Supplied data:
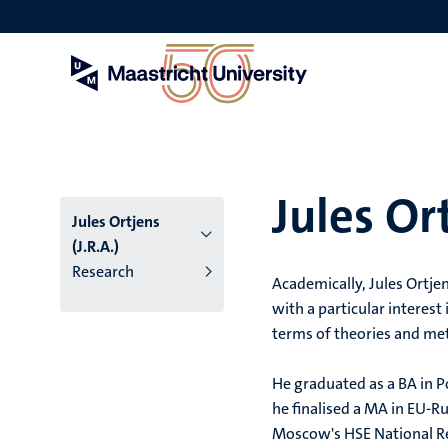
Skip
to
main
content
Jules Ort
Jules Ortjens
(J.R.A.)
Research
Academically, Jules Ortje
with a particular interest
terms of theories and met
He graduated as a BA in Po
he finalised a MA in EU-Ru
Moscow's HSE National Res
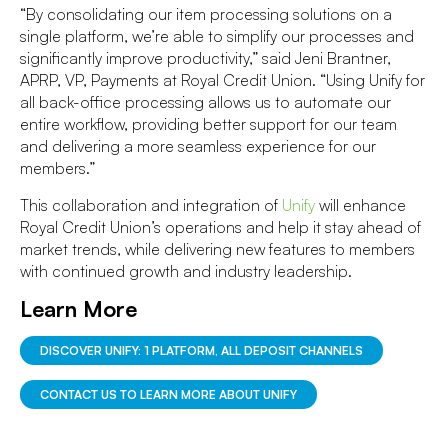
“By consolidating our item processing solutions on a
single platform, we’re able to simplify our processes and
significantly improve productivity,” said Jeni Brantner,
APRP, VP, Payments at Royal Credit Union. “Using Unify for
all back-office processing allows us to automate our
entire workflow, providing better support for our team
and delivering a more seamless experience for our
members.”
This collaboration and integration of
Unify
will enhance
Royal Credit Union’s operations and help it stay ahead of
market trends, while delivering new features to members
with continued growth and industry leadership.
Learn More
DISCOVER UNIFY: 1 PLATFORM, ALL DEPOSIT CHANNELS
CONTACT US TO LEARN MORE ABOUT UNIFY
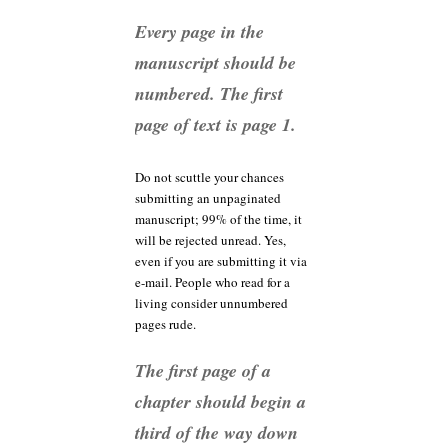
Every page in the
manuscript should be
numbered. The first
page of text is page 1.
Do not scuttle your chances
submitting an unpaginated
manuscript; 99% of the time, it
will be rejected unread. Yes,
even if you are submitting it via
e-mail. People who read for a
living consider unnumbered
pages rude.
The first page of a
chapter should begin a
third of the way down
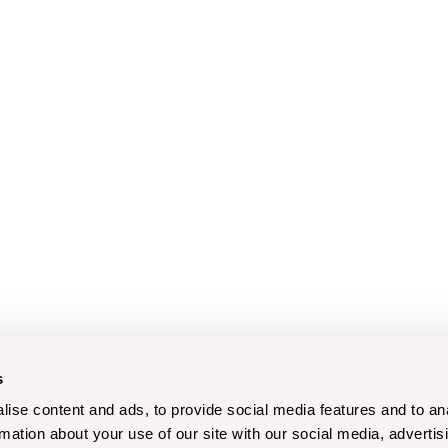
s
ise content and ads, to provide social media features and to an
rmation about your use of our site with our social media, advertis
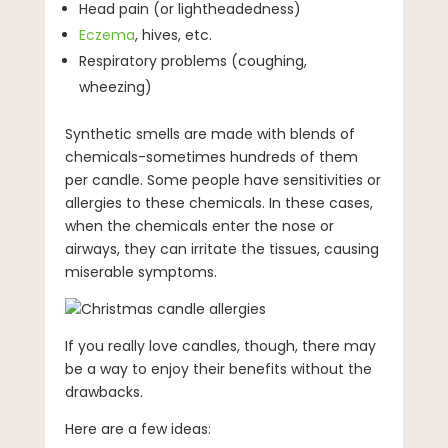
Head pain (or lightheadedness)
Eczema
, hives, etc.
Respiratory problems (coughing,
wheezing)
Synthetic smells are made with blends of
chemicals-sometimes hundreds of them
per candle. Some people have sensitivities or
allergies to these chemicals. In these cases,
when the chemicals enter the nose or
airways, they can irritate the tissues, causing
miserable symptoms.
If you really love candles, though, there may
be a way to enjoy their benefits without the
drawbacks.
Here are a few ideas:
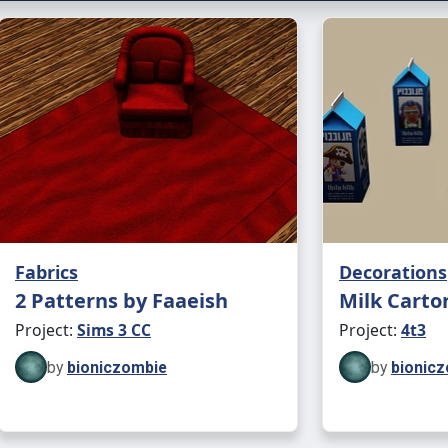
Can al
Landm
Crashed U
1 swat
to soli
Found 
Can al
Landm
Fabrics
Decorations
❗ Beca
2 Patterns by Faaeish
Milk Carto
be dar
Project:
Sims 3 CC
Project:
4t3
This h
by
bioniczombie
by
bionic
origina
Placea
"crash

---

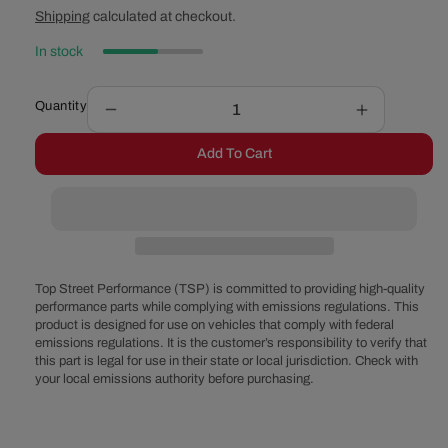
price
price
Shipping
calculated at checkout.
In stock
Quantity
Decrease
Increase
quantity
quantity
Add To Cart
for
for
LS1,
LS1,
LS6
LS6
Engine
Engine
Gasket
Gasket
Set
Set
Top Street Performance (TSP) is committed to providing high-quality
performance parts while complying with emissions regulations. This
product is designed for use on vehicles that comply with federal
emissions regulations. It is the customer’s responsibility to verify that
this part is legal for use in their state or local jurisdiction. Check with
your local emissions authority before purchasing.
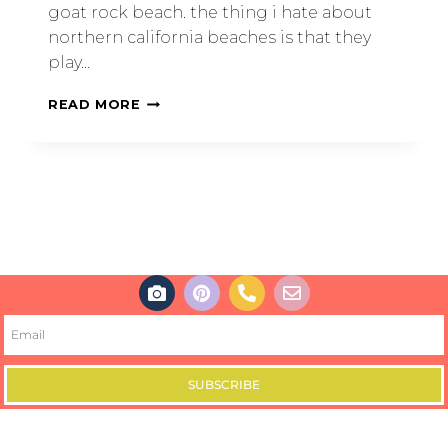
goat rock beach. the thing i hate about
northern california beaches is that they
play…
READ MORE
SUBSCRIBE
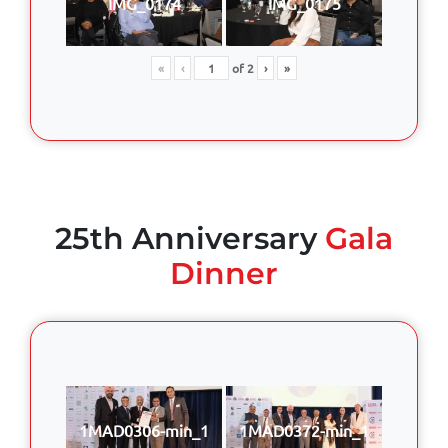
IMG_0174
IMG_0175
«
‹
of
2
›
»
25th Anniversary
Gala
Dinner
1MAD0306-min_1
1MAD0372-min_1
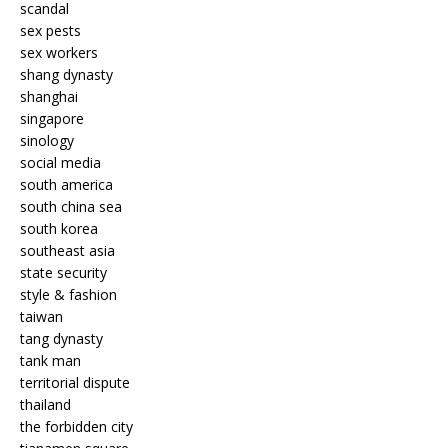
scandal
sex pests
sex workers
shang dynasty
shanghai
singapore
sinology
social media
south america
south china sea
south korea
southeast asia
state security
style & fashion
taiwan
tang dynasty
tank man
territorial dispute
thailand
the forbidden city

Work to be completed:
Wherever a line in the entries above holds "emissions", copy that line.

Worked solution:
performance parts while complying with emissions regulations. This
emissions regulations. It is the customer’s responsibility to verify that
your local emissions authority before purchasing.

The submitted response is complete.